On central Hatteras Island — Ramp 30 south to Hatteras Inlet — there are 41 nests remaining in the ground. Eleven nests were lost completely during the storm, and 10 nests were inundated with excessive amounts of ocean water.
In the Bodie Island district, there are two nests remaining on Bodie Island, and nine nests remaining from Ramp 30 to Rodanthe on Hatteras. Nine nests in the Bodie Island district were completely lost, and two nests were inundated with excessive ocean water.
“Considering the swell, and considering the weather that we had, this is a moderate loss to our turtle nests, and it’s a moderate loss compared to past storms,” says Thompson. “It’s nothing that I am 100 percent alarmed about, but also not something to take lightly.”
The term “inundated with ocean water” is important, as it’s an indication that these nests that have been underwater for long periods of time may not survive.
“They’ve been overwashed and sitting in standing water for so long that there is little to no viability for those nests,” says Thompson.
“…It’s not likely that nests that were inundated with saltwater will have a good hatch success, but we could see some surprises with parts of each nest.”

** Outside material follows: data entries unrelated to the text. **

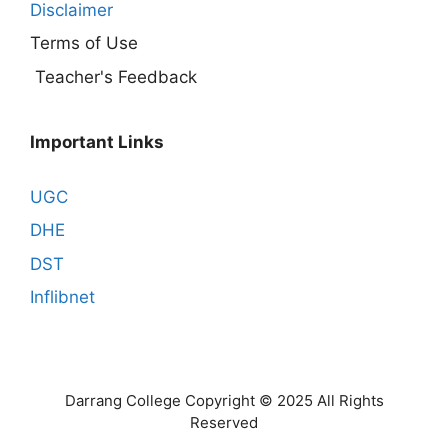
Disclaimer
Terms of Use
Teacher's Feedback
Important Links
UGC
DHE
DST
Inflibnet
Darrang College Copyright © 2025 All Rights
Reserved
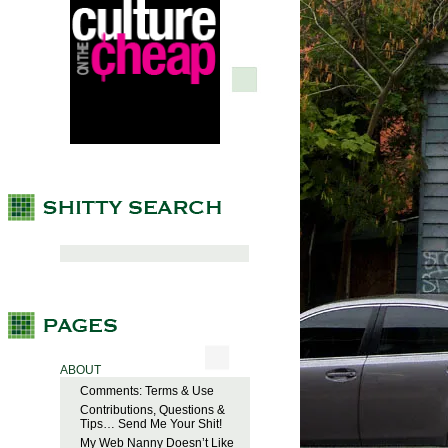
ABOUT
Comments: Terms & Use
Contributions, Questions &
Tips… Send Me Your Shit!
My Web Nanny Doesn’t Like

Thompson also reports that all nests that were completely lost on Hatteras Island occurred on the east-facing beaches, from Ramp 44 northward to Ramp 23.
“We did not completely lose any of our south-facing nests,” says Thompson. “Some may have been ‘lost’ because they were inundated with water, but we didn’t [physically] lose any nests on those beaches.”
The main reason for the loss, as well as the location of the losses, also wasn’t because of the storm itself, but because of the aftereffects.
“We were seeing a long duration of heavy swell on the ocean side. And that’s due to the storm getting back into the ocean, strengthening, and creating that big swell that we saw,” says Thompson.
“The storm itself wasn’t that bad, but yesterday the swell peaked,” he adds. “The fourth and the fifth [of September] were our worse swells this year as it pertains to sea turtle nesting.”
The overall loss of 47 nests isn’t good news, but at the same time, it isn’t necessarily a shocking turn of events either.
“Overall I wouldn’t consider this a surprise,” says Thompson. “All predicted swell heights and winds coincided with what the storm did. The surprise from the storm was the soundside flooding that had occurred after the storm had passed.”
At this point, all nests on the seashore have been looked into and have either been lost or protected in some shape or form. What this means is that the NPS can now expand the remaining nests when they’re getting close to being ready to hatch, reinstall filter fence, and lengthen the boundary lines to the shoreline as the swell recedes.
These tasks are all on the agenda for the biotechs in the coming week, which will be a solid step in getting the remaining resident sea turtle nests back to normal, post Hermine.